Higher corporate taxes, in turn, usually pull down markets because they eat into companies’ earnings. To know how much, though, investors should understand the global package agreed to by Treasury Secretary
Janet Yellen
and her counterparts in Canada, France, Germany, Italy, Japan, and the U.K. The deal next goes before the Group of 20 and then a coalition of 137 countries convened by the Organization for Economic Cooperation and Development, or OECD.
Jefferies strategist Sean Darby breaks down the G-7 agreement:
“Firstly, multinationals will pay at least a 15% global minimum corporate tax rate in each country they operate from,” he wrote “Secondly, …taxes would apply to any global company with at least a 10% profit margin. Thereafter, 20% of any profit above that would be allocated and taxed in the countries where they operate from.”

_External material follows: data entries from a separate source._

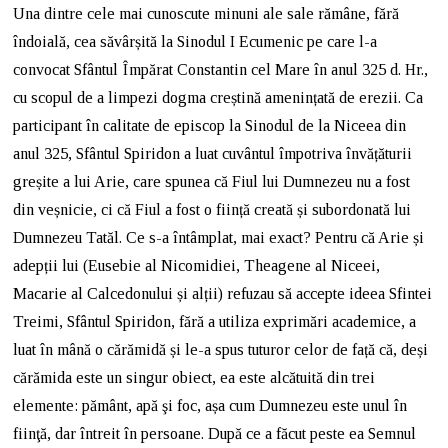
Una dintre cele mai cunoscute minuni ale sale rămâne, fără
îndoială, cea săvârșită la Sinodul I Ecumenic pe care l-a
convocat Sfântul Împărat Constantin cel Mare în anul 325 d. Hr.,
cu scopul de a limpezi dogma creștină amenințată de erezii. Ca
participant în calitate de episcop la Sinodul de la Niceea din
anul 325, Sfântul Spiridon a luat cuvântul împotriva învățăturii
greșite a lui Arie, care spunea că Fiul lui Dumnezeu nu a fost
din veșnicie, ci că Fiul a fost o ființă creată și subordonată lui
Dumnezeu Tatăl. Ce s-a întâmplat, mai exact? Pentru că Arie și
adepții lui (Eusebie al Nicomidiei, Theagene al Niceei,
Macarie al Calcedonului și alții) refuzau să accepte ideea Sfintei
Treimi, Sfântul Spiridon, fără a utiliza exprimări academice, a
luat în mână o cărămidă și le-a spus tuturor celor de față că, deși
cărămida este un singur obiect, ea este alcătuită din trei
elemente: pământ, apă şi foc, așa cum Dumnezeu este unul în
fiinţă, dar întreit în persoane. După ce a făcut peste ea Semnul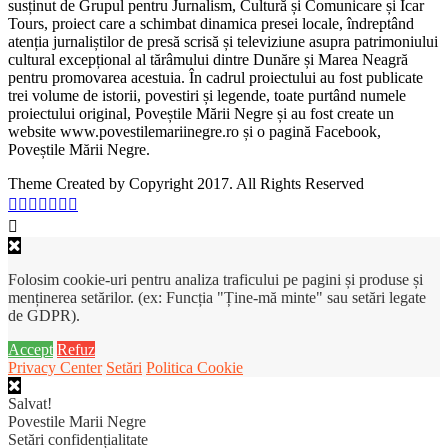
susținut de Grupul pentru Jurnalism, Cultură și Comunicare și Icar
Tours, proiect care a schimbat dinamica presei locale, îndreptând
atenția jurnaliștilor de presă scrisă și televiziune asupra patrimoniului
cultural excepțional al tărâmului dintre Dunăre și Marea Neagră
pentru promovarea acestuia. În cadrul proiectului au fost publicate
trei volume de istorii, povestiri și legende, toate purtând numele
proiectului original, Poveștile Mării Negre și au fost create un
website www.povestilemariinegre.ro și o pagină Facebook,
Poveștile Mării Negre.
Theme Created by Copyright 2017. All Rights Reserved
Folosim cookie-uri pentru analiza traficului pe pagini și produse și
menținerea setărilor. (ex: Funcția "Ține-mă minte" sau setări legate
de GDPR).
Accept
Refuz
Privacy Center
Setări
Politica Cookie
Salvat!
Povestile Marii Negre
Setări confidențialitate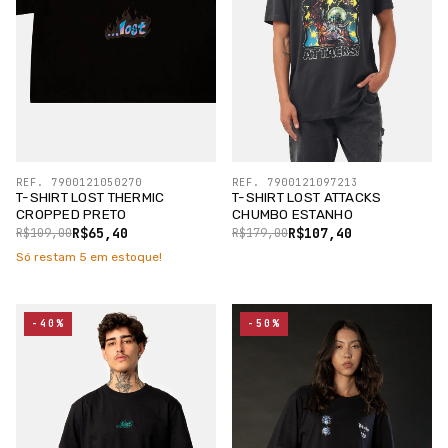
REF. 7900121050270
REF. 7900121097213
T-SHIRT LOST THERMIC
T-SHIRT LOST ATTACKS
CROPPED PRETO
CHUMBO ESTANHO
R$65,40
R$107,40
R$109,00
R$179,00
Só restam
5
em estoque!
-40%
-50%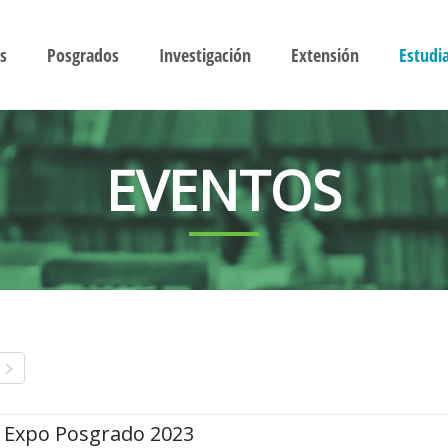
s
Posgrados
Investigación
Extensión
Estudi
EVENTOS
Expo Posgrado 2023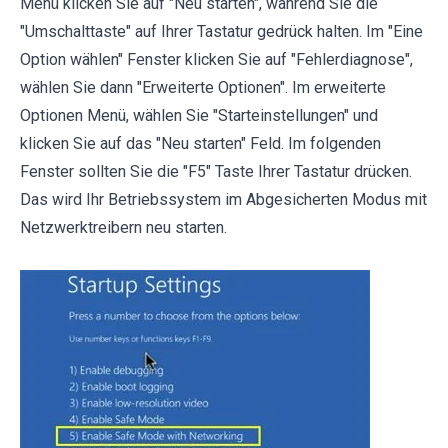
Menü klicken Sie auf "Neu starten", während Sie die
"Umschalttaste" auf Ihrer Tastatur gedrück halten. Im "Eine
Option wählen" Fenster klicken Sie auf "Fehlerdiagnose",
wählen Sie dann "Erweiterte Optionen". Im erweiterte
Optionen Menü, wählen Sie "Starteinstellungen" und
klicken Sie auf das "Neu starten" Feld. Im folgenden
Fenster sollten Sie die "F5" Taste Ihrer Tastatur drücken.
Das wird Ihr Betriebssystem im Abgesicherten Modus mit
Netzwerktreibern neu starten.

To be clear, the G-7 proposals are international agreements that represent a big step forward in how countries are approaching taxation of multinational corporations. But nations have their own tax laws, which will take years for lawmakers to draft, negotiate, and pass—and could look very different from the G7’s proposals. Republicans in the U.S. are currently opposed to corporate tax hikes, for example.
The X Factor of each country needing to pass its own legislation to implement the G-7 agreement explains why an immediate impact from last weekend’s proposals won’t be felt. Then, couple that with the 15% minimum corporate tax rate, which simply isn’t all that high.
Earlier this year, Goldman Sachs’ David Kostin calculated that a 15% minimum…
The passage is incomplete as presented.